Gerade bei Anwendungen, bei denen eine sichtbare Kamera aus diversen Gründen nicht wünschenswert oder praktikabel ist, bietet es sich oftmals an, eine versteckte Kamera zu installieren. Auf diese Weise kann das natürliche Geschehen beobachtet werden, ohne dass die sichtbare Kamera einen Einfluss auf dieses hat. Übliche Modelle praktizieren dabei etwa die Tarnung als Rauchmelder oder als ein anderes harmlos erscheinendes, fest installiertes kleines Gerät. Auf diese Weise fällt die Kamera im alltäglichen Betrieb üblicherweise nicht weiter auf und wird auch nicht als störend wahrgenommen. Der Datenanschluss erfolgt dabei, wie bei den IP-Kameras üblich, über ein Netzwerkkabel. Somit funktionieren sie intern trotz ihres unscheinbaren Äußeren wie eine ganz gewöhnliche IP Kamera. Die von diesen Kameras verschickten Videodaten können somit wie üblich weiterverarbeitet werden.
Hierbei sollte man aber ein paar rechtlichen Grundlagen zur Verwendung einer IP Kamera beachten.

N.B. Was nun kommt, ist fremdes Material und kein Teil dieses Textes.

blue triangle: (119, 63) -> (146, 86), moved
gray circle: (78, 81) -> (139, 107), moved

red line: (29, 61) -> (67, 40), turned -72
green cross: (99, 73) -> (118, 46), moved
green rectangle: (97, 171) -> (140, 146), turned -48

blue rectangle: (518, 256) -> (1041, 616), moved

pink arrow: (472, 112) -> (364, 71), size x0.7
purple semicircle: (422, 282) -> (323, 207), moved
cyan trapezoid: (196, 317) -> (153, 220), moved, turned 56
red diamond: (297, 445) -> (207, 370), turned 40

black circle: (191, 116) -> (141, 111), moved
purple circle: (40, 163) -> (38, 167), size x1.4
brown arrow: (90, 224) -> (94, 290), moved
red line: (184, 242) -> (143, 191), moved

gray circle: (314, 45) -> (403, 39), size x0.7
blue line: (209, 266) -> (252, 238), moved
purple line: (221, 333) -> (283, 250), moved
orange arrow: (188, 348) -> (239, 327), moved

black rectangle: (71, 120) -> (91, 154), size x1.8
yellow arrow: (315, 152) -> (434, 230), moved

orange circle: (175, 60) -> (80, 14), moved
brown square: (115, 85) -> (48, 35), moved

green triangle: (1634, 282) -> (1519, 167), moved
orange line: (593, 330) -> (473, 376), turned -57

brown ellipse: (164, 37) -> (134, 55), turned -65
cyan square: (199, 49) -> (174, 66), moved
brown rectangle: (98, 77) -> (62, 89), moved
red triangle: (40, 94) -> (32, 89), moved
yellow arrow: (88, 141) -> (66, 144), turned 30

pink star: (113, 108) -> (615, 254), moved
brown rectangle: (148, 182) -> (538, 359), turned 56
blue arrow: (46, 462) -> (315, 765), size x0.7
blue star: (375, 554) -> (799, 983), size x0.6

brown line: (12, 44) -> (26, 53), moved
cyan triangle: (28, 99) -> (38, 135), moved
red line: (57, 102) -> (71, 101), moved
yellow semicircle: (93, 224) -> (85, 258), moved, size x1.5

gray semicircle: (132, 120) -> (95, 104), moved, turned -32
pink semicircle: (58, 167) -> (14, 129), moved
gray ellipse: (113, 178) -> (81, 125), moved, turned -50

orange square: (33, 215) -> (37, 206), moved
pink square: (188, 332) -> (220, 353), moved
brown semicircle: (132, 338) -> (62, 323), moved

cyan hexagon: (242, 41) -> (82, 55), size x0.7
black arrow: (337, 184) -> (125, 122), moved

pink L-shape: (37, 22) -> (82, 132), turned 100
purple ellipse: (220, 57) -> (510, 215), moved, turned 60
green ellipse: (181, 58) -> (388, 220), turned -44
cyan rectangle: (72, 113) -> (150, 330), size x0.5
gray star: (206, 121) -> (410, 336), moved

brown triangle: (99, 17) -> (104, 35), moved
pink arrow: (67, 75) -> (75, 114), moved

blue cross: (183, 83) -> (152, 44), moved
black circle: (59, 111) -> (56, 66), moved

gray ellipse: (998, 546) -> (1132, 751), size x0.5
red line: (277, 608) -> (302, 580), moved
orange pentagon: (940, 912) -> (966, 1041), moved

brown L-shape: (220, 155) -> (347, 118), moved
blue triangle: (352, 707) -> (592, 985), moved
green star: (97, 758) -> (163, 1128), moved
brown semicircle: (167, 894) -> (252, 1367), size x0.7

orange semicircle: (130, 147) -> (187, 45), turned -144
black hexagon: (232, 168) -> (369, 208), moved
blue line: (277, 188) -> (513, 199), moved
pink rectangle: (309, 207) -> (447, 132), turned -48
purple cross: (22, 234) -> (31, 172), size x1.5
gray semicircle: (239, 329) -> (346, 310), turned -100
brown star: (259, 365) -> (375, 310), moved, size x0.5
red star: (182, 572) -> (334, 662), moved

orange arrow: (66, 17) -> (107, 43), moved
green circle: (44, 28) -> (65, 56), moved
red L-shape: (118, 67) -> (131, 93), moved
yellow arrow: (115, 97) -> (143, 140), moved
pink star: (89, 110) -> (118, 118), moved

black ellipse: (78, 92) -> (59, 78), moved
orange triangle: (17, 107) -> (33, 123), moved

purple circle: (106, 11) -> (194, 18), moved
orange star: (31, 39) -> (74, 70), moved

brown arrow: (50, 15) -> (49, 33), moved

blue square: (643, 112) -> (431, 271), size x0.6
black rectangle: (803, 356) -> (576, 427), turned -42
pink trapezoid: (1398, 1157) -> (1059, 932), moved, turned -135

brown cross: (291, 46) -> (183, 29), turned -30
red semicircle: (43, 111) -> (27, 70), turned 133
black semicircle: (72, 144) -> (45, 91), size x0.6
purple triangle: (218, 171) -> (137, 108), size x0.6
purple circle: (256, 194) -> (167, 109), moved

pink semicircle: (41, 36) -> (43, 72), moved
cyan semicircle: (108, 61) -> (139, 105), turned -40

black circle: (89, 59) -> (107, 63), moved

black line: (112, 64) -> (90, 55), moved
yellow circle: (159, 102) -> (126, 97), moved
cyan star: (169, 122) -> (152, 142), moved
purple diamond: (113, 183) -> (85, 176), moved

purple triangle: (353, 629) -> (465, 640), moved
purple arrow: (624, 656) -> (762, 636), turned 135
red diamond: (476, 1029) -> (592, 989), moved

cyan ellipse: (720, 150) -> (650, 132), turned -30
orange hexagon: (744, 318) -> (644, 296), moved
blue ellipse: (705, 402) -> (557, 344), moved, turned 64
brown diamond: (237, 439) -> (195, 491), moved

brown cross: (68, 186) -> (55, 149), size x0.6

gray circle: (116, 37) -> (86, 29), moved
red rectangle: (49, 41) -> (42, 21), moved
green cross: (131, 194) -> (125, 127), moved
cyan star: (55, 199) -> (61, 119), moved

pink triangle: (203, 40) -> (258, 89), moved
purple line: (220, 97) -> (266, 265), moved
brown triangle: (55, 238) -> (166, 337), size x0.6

Welche IP Kamera überzeugt wirklich?

Gerade in einem so sensiblen Sektor wie der Sicherheitstechnik ist es wichtig, stets mit qualitativ hochwertigem Equipment zu arbeiten. Aber die Herstellerangaben sind natürlich wie immer erst einmal mit Vorsicht zu genießen. Auch wenn die auf der Verpackung abgedruckten Daten nicht falsch sein müssen, bleibt doch meist unklar, unter welchen Bedingungen diese erhalten wurden und wie praxisrelevant unter Umständen utopisch erscheinende Angaben über die Leistungsfähigkeit des beworbenen Produkts somit sind. Testberichte können dabei eine wichtige Hilfe dabei sein, um sich für die für den angedachten Zweck am besten geeignete IP Kamera zu entscheiden. Wenn eine langfristige Überwachung eines größeren Gebäudes geplant ist kann so etwa das Preis- Leistungsverhältnis der verschiedenen getesteten Kameras besonders relevant sein. Aber auch Bildqualität und Ausfallsicherheit sind wichtige Kriterien, die moderne digitale Kameras im Bereich der Sicherheitstechnik zweifelsohne erfüllen müssen. In der Sicherheitsbranche ist leistungsstarke und zuverlässige Hardware ein Muss. Dabei spielt es keine Rolle, ob Sie eine sicherheitstechnische Lösung für Ihre Privatimmobilie suchen oder aber eine solche für einen anspruchsvollen Kundenkreis zusammenstellen. Daher werden in den verschiedenen Testberichten dieser Seite die Stärken und Schwächen diverser auf dem Markt erhältlichen Kameras genauer unter die Lupe genommen und analysiert. Auf diese Weise lässt sich sicher eine Kamera finden, die auch Ihren persönlichen oder professionellen Ansprüchen an eine moderne Überwachungskamera genügt.